Arak boundary layer daily and monthly data for the Different hours with a spatial resolution of 0.125degree arc from 1979 until the end of 2018, was collected from European Centre for Medium-Range Weather Forecasts. Variations in the Arak BLH over the statistical term were assessed and estimated using linear regression, non-linear regression, and Mann-Kendall statistical test. The air pollutant raw data of three air pollution stations across Arak city were obtained from General Directorate for Environmental Protection of the Markazi Province. After collecting the preliminary data, the air quality index (AQI) relation was calculated for five major air pollutants, namely suspended particulate matter, nitrogen dioxide, surface ozone, carbon monoxide, and sulfur dioxide, and then the responsible pollutant, i.e. the pollutant with the most AQI of other pollutants, was identified. To determine the influence of BLH variations on air quality, Pearson correlation test was administered between the BLH data and the five major air pollutant data.
Results and discussion
The results showed that the BLH has an increasing trend in spring, summer and winter at all hours and it does not vary significantly in the autumn. Significant variations in the BLH of Arak city are different at night time and during daylight hours. In spring, on average the BLH increases by 9%, the highest increase being 18h. In this season, the BLH increases more at night than in daylight hours. In summer, on average the BLH increases by 6%, with the highest increase at 24h and the lowest increase at 12h. In this season, The BLH increases more at night than at daylight.
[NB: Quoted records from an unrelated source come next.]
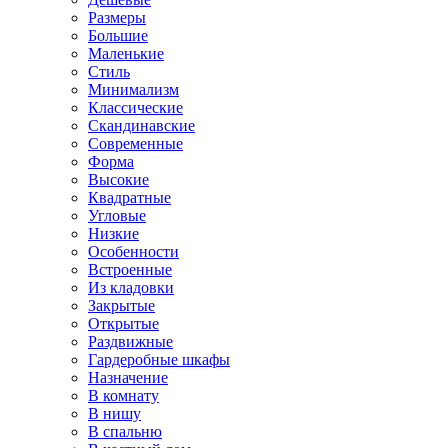
Размеры
Большие
Маленькие
Стиль
Минимализм
Классические
Скандинавские
Современные
Форма
Высокие
Квадратные
Угловые
Низкие
Особенности
Встроенные
Из кладовки
Закрытые
Открытые
Раздвижные
Гардеробные шкафы
Назначение
В комнату
В нишу
В спальню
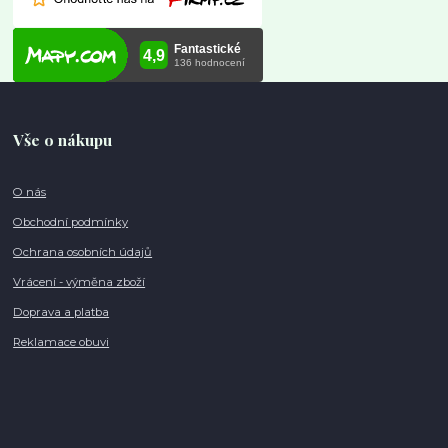
Vše o nákupu
O nás
Obchodní podmínky
Ochrana osobních údajů
Vrácení - výměna zboží
Doprava a platba
Reklamace obuvi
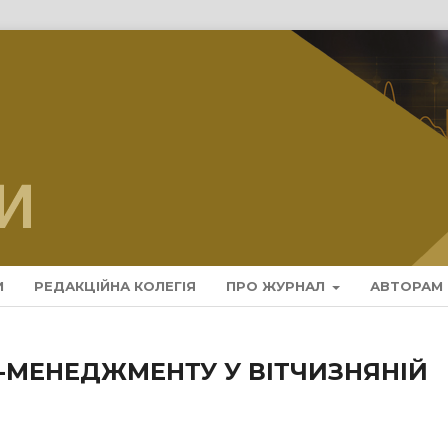
И
РЕДАКЦІЙНА КОЛЕГІЯ
ПРО ЖУРНАЛ
АВТОРАМ
МЕНЕДЖМЕНТУ У ВІТЧИЗНЯНІЙ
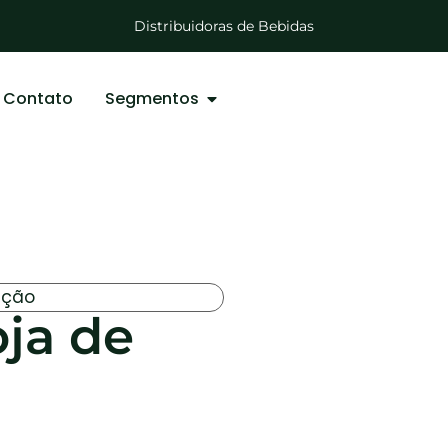
Lojas de Roupas
Distribuidoras de Bebidas
Lojas de Agropecuárias
Mercadinhos e Mercearias
Lojas Auto Peças
Contato
Segmentos
ução
oja de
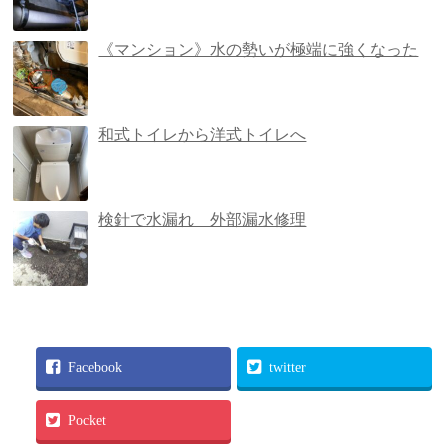
《マンション》水の勢いが極端に強くなった
和式トイレから洋式トイレへ
検針で水漏れ 外部漏水修理
Facebook
twitter
Pocket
The highest BLH occurs in winter, with an average increase of 34%, the highest being at 15h with an increase of 48%. Unlike both spring and summer, in winter the BLH increases more during the day than at night both. Overall, the BLH of the fourth decade increases by 9% in proportion to the average BLH of the whole yearly term, with the highest increase being 18% at 24h. To determine whether fossil fuels increase and land use and land cover changes of Arak city increase the BLH or whether global warming and macro-scale climate change increases the BLH of the cities including Arak, the BLH of four other points, besides those of Arak city center, were examined. The increase in Arak BLH is not much different from that of the rest, that is during the forty-year statistical term, the BLH increases to the same extent for both Arak city and its surrounding lands including the plain and agricultural areas, the mountainous areas, and the suburb. Therefore, it can be inferred that climate change and global warming have a greater impact on variations in the BLH.As stated in the data and methodology sections, the air quality index (AQI) relation was calculated for the five major air pollutants, namely particulate matter, nitrogen dioxide, surface ozone, carbon monoxide, and sulfur dioxide; The pollutants responsible for each days were determined for each station and particulate matter was found to be the pollutant responsible for most days at all stations in the Arak city.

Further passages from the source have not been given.